Une étude publiée à Bâle a souligné que certains types de caoutchouc peuvent réussir le test s'ils sont exposés au réactif pendant 24 heures, mais que si le test est prolongé à 21 jours, le zinc libéré dans l'eau dépasse 2,5 fois la valeur maximale de l'OMS. Que se passerait-il si le test de 21 jours publié à Bâle était appliqué ?
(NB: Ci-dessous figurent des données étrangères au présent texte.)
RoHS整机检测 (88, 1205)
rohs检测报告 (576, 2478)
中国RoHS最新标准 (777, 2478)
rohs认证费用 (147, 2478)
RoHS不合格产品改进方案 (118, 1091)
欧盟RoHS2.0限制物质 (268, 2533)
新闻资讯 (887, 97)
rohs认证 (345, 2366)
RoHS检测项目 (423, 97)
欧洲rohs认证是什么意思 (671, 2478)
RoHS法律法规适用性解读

Zinc est un élément chimique qui a plusieurs applications, dont le caoutchouc. En particulier, l'oxyde de zinc (ZnO) est un composé utilisé dans la production de pneus car il agit comme activateur de vulcanisation et comme agent de renforcement dans les élastomères SBR.
Lors du processus de recyclage des vieux pneus pour obtenir des granulés pour champs synthétiques, la surface du zinc augmente en raison de l'écrasement du caoutchouc, l'exposant davantage aux agents atmosphériques. Ce phénomène entraîne une augmentation significative des rejets de zinc dans l'eau et le sol. Des analyses récentes en laboratoire sur des déchets de caoutchouc et du sable provenant d'anciens champs de gazon synthétique ont révélé des concentrations élevées de zinc, conduisant à la classification de ces déchets comme écotoxiques, tombant dans la catégorie HP14.
Cette preuve contraste avec la réglementation actuelle sur la commercialisation des pneus de seconde vie, puisque les fournisseurs peuvent fournir des « certificats d'éco-compatibilité » au moment de l'achat. Cela suscite des inquiétudes et rend difficile la compréhension du paradoxe réglementaire, qui mérite une attention plus approfondie.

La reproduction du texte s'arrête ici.